Kafka Example Demo: How to Achieve 1M+ Record/Second Kafka Ingest without Sacrificing Query Latency

In this Kafka example demo, watch as Garrett Raska, Solutions Engineering Lead at Molecula, shows you how to achieve high throughput and low latency without sacrificing data freshness using FeatureBase. 


Kafka Example Demo: Video Transcript:

Garrett: “So let’s jump in and start with what this data that we’re going to be working with look like? So, here in the bottom left hand corner, you’ll see we have a simple JSON message file that we generated, and what it has is two key value pairs. We have an identifier which is alphanumeric. This is very common; we see this in the form of UU IDs; we see this in patient IDs, some kind of unique key that you’re using to give meaning to here’s the uniqueness of this particular record. Underneath this, you’re capturing groups and ID arrays, which are just interays and basically what this does is say alright, this identifier belongs to this group and allows us to check very rapidly. You see this type of data pattern in advertising, you see this in healthcare when you’re adding cohorts of patients to specific diagnoses. So you see this very general data shape, quite often throughout many different data sets.

So for today, we’ve generated 40 million of these and these are all unique, individual messages, and each have an array, the longest array is out to around 1000 particular groups, and this has decay in a logarithm faction. So if you were to look at all 40 million records across the spectrum, you’d see some that have mini groups attached to them, and then all the way down to a longtail. And again, this is a very common data shape we see in this space for pages, very common to have many records that have a lot of attributes and then all the way down to a few.

So it actually gives you an idea of the shape of data we’ll be ingesting into a table.

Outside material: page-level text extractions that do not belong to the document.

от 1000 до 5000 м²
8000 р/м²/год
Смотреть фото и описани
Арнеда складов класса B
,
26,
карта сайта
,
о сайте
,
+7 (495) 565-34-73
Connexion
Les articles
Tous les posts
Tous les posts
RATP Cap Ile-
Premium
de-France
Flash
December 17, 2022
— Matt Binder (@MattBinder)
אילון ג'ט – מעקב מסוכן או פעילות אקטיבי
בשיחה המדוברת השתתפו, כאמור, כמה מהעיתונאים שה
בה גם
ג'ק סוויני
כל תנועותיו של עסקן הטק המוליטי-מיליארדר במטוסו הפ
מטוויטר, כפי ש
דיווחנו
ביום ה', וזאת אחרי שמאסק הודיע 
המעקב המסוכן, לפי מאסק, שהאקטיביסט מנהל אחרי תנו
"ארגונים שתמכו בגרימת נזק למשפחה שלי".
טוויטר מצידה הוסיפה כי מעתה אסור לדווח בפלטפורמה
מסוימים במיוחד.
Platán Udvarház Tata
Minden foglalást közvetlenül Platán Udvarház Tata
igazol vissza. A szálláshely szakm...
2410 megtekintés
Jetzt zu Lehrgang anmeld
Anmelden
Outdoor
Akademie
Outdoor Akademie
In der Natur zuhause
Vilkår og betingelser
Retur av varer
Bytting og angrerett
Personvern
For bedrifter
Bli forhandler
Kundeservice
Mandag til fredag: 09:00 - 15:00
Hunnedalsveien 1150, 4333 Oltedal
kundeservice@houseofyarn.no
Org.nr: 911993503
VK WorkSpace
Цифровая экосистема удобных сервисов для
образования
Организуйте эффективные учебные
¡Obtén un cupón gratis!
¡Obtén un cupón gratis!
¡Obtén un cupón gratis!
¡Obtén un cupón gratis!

While we’re doing this, the unique part we’re going to be looking at is maintaining query latency while ingesting at a very high rate. So in the background, we are running this entire setup on AWS and a cluster of three nodes and everything is running on those nodes so Kafka is running on the same nodes ingesting to using the same compute. And we also have J meter and Grafana on this as well. We will look at some of these dashboards.”

Erica: Sorry, you mentioned everything’s running on the same cluster, but in a production environment, that wouldn’t necessarily be how this is set up. Can you maybe explain that again?

Molecula FeatureBase demo using Apache Kafka

Garrett:Absolutely. So just for the purpose of this exercise, it makes sense for us to try and pack as much as we could onto a very minimal infrastructure due to our CFO’s heart.

But mainly in production, you would advise you to split these out. You would, in production environments, you typically have your own Kafka cluster, your own broker setup there to handle the records and orchestrate its fits. Then you would have an ingest cluster and maybe some usually around one machine for that for most of ours, and then your core query cluster for FeatureBase that’s replicated and all that good stuff. So production, you would want to split your infrastructure out for many, many reasons other than the obvious..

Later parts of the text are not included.